Plus, a Q1 2023 release could be a good thing, hopefully giving Nvidia (and everybody else) enough time to get over the current component shortage causing manufacturing chaos throughout the tech industry.

How much will the Nvidia RTX 40 Series cost?

We’re still some time away from the release of the Nvidia RTX 40 Series, so it’s hard to say how much the next-gen range might cost right now – although we can look at the current RTX 30 Series as a guide.

As a reminder, here’s what the current RTX 30 Series line-up looks like:

Starting at just £299/$329, Nvidia’s RTX 3060 comes in cheaper than competing GPUs from AMD’s Radeon RX 6000 Series, and it’s hoped that Nvidia will keep that trend going with the next-gen 40 Series – after all, there were significant jumps in performance in the 30 Series compared to its predecessor and it was still competitively priced.

The issue, as most of you reading this article will be painfully aware of, is the lack of stock, driving GPU prices through the roof with resellers marking up prices to never seen before levels – it’s not uncommon to see an RTX 3070, a £469/$499 card, go for double that amount.
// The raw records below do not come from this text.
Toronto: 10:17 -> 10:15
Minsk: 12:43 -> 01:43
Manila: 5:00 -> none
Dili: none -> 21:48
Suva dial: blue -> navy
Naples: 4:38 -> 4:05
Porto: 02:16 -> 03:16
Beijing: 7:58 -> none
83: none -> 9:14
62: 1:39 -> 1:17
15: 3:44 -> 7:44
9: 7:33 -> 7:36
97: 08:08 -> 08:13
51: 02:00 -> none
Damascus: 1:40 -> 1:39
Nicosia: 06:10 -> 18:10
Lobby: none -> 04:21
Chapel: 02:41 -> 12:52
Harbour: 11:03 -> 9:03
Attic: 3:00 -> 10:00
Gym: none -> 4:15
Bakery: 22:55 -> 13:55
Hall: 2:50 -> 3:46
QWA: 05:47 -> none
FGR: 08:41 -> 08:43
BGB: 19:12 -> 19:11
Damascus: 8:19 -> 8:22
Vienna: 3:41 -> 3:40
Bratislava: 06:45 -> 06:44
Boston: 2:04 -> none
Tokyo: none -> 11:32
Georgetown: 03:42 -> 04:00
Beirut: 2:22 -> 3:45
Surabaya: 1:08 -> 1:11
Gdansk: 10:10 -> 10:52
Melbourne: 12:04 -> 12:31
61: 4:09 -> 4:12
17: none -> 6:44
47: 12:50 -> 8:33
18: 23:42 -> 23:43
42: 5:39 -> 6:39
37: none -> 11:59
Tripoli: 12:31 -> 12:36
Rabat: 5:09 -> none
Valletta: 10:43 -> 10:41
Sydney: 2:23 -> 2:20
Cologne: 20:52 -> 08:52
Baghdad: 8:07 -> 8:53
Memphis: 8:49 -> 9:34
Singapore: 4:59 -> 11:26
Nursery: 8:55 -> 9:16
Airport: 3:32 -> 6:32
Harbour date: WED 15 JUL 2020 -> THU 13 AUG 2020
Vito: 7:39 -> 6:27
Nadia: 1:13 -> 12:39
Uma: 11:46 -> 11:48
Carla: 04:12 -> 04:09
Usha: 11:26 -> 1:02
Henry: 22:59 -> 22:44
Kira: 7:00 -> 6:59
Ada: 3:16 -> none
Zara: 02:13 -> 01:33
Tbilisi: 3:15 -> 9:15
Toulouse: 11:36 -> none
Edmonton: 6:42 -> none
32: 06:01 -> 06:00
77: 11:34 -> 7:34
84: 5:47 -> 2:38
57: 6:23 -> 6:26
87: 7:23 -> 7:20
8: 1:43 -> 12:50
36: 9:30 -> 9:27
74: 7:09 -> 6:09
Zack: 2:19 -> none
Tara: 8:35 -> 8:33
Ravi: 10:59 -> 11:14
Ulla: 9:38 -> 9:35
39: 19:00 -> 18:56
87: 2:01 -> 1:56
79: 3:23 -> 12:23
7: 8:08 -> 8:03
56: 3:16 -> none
The worst part? People are actually paying those prices.

Nvidia could see that gamers are willing to pay much more than the MSRP for its graphics cards, which could incentivise the company to increase the price across the range for the RTX 40 Series – something rumoured to be happening with the competing AMD Radeon RX 7000 Series.

Let’s hope that doesn’t happen though; I think we all need a break from pricey GPUs after the current shortage ends.

What to expect from the Nvidia RTX 40 Series

5nm Ada Lovelace architecture

Twitter leaker @Greymon55 suggests that Nvidia’s GeForce RTX 40 Series will be based on the Ada Lovelace GPU architecture – a figure associated with the creation are what are considered to be the first computer programs back in the 1800s for those unaware.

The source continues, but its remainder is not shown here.